The Hidden Bias: A Study on Explicit and Implicit Political Stereotypes in Large Language Models
Konrad Löhr, Shuzhou Yuan, Michael Färber
TL;DR
This study systematically measures political biases in eight large language models using the two-dimensional Political Compass Test (PCT), comparing explicit stereotypes elicited via persona prompting with implicit stereotypes revealed through multilingual prompting. It introduces an annotation-driven baseline bias framework with a $P_{agree,m,d}$ scoring rule and computes model biases, revealing a consistent left-leaning orientation across models. The key finding is that language-driven implicit stereotypes are often stronger than explicit prompts, though most models show alignment between the two, suggesting some internal bias coherence. The work underscores the importance of cross-linguistic analyses when assessing LLM biases and provides a methodology to expand bias evaluation beyond English to capture latent, language-dependent effects with practical implications for safe and fair deployment.
Abstract
Large Language Models (LLMs) are increasingly integral to information dissemination and decision-making processes.
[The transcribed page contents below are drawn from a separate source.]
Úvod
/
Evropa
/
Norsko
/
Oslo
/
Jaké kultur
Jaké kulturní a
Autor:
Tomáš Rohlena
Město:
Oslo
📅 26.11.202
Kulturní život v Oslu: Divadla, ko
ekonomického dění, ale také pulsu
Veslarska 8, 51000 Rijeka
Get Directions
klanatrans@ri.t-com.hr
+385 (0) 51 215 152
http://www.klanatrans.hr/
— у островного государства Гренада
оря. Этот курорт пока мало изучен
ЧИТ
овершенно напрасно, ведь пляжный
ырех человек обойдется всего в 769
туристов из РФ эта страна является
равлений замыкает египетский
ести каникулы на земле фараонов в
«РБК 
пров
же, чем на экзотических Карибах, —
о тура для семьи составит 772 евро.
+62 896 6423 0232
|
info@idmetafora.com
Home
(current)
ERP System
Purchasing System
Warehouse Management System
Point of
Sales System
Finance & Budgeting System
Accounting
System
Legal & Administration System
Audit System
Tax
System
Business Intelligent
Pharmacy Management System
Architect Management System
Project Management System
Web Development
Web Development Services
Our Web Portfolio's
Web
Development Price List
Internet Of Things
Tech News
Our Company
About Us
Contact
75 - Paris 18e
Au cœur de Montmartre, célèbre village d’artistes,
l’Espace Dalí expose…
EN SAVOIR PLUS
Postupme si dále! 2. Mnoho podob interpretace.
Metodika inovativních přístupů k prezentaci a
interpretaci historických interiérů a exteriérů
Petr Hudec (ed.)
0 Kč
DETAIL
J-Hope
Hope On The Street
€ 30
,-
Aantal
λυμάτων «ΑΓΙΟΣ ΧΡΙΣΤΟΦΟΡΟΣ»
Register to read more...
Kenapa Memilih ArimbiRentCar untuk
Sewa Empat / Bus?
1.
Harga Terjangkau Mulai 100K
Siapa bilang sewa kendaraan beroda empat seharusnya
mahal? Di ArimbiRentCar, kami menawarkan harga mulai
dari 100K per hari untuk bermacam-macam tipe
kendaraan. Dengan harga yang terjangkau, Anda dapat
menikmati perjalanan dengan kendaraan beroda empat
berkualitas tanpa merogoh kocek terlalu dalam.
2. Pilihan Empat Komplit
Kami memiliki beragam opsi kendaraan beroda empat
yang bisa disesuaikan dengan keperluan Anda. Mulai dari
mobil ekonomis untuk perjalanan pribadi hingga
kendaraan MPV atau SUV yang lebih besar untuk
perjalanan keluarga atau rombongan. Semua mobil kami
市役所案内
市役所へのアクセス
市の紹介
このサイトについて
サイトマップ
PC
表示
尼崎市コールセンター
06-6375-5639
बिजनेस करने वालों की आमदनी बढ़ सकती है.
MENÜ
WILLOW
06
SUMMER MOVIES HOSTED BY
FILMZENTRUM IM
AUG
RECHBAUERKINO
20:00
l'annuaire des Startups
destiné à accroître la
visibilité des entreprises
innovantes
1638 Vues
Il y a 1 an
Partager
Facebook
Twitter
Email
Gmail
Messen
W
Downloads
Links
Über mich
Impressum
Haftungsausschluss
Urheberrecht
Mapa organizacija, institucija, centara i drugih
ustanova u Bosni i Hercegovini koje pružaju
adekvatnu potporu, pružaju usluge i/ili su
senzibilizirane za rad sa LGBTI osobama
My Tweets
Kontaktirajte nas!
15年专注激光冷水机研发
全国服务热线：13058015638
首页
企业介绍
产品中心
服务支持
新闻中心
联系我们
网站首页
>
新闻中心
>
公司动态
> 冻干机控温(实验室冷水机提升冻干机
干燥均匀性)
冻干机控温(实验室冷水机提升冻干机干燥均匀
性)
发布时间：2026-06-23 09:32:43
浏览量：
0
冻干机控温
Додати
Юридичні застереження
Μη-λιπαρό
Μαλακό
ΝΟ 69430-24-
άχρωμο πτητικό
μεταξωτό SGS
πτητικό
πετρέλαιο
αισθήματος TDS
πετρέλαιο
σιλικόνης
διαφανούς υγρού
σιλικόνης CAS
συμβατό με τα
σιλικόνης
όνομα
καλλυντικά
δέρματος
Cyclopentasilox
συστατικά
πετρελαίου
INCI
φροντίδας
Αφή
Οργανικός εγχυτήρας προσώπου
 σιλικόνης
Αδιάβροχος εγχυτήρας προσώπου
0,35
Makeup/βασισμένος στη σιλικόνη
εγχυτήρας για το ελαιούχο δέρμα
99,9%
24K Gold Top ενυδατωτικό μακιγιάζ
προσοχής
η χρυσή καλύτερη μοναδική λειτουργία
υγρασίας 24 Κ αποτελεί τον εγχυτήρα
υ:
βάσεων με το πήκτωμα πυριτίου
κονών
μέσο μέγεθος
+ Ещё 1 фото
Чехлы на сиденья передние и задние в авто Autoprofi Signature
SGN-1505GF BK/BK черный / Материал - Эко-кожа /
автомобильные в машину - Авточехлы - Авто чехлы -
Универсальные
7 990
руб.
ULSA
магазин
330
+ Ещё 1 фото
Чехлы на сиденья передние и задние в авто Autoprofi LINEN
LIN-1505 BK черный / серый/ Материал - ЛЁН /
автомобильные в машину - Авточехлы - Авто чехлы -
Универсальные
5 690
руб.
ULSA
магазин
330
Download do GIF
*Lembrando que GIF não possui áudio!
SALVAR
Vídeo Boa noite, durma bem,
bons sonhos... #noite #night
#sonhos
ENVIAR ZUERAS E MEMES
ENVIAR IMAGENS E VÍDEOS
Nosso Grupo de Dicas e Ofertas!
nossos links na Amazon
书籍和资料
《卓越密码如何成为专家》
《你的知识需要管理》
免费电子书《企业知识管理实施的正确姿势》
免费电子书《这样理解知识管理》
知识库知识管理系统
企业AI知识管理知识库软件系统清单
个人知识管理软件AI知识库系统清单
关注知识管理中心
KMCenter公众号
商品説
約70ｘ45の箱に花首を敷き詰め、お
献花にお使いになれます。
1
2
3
Given their growing societal influence, understanding potential biases, particularly within the political domain, is crucial to prevent undue influence on public opinion and democratic processes. This work investigates political bias and stereotype propagation across eight prominent LLMs using the two-dimensional Political Compass Test (PCT). Initially, the PCT is employed to assess the inherent political leanings of these models. Subsequently, persona prompting with the PCT is used to explore explicit stereotypes across various social dimensions. In a final step, implicit stereotypes are uncovered by evaluating models with multilingual versions of the PCT. Key findings reveal a consistent left-leaning political alignment across all investigated models. Furthermore, while the nature and extent of stereotypes vary considerably between models, implicit stereotypes elicited through language variation are more pronounced than those identified via explicit persona prompting. Interestingly, for most models, implicit and explicit stereotypes show a notable alignment, suggesting a degree of transparency or "awareness" regarding their inherent biases. This study underscores the complex interplay of political bias and stereotypes in LLMs.